* [RECORDS TO PROCESS]:
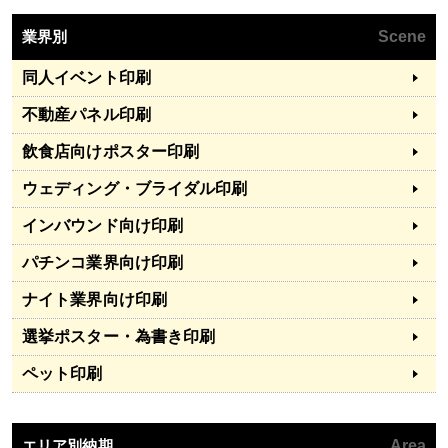
業界別
Scene
同人イベント印刷
不動産パネル印刷
飲食店向けポスター印刷
ウェディング・ブライダル印刷
インバウンド向け印刷
パチンコ業界向け印刷
ナイト業界向け印刷
選挙ポスター・為書き印刷
ペット印刷
エリア別納期
Area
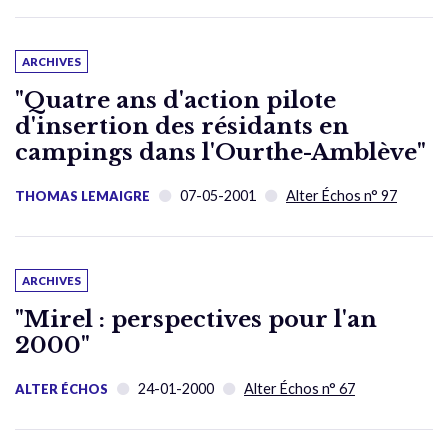
ARCHIVES
"Quatre ans d'action pilote
d'insertion des résidants en
campings dans l'Ourthe-Amblève"
07-05-2001
Alter Échos n° 97
THOMAS LEMAIGRE
ARCHIVES
"Mirel : perspectives pour l'an
2000"
24-01-2000
Alter Échos n° 67
ALTER ÉCHOS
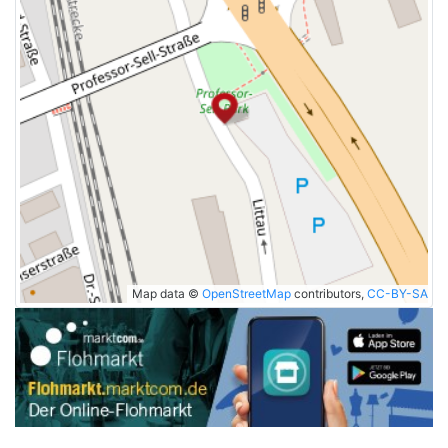
Map data ©
OpenStreetMap
contributors,
CC-BY-SA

* [EXERCISE DIRECTIONS]: Copy all of the entries verbatim, leaving out any pictures they contain.

* [EXERCISE RESPONSE]:
業界別
Scene
同人イベント印刷
不動産パネル印刷
飲食店向けポスター印刷
ウェディング・ブライダル印刷
インバウンド向け印刷
パチンコ業界向け印刷
ナイト業界向け印刷
選挙ポスター・為書き印刷
ペット印刷
エリア別納期
Area
ARCHIVES
"Quatre ans d'action pilote
d'insertion des résidants en
campings dans l'Ourthe-Amblève"
07-05-2001
Alter Échos n° 97
THOMAS LEMAIGRE
ARCHIVES
"Mirel : perspectives pour l'an
2000"
24-01-2000
Alter Échos n° 67
ALTER ÉCHOS
Map data ©
OpenStreetMap
contributors,
CC-BY-SA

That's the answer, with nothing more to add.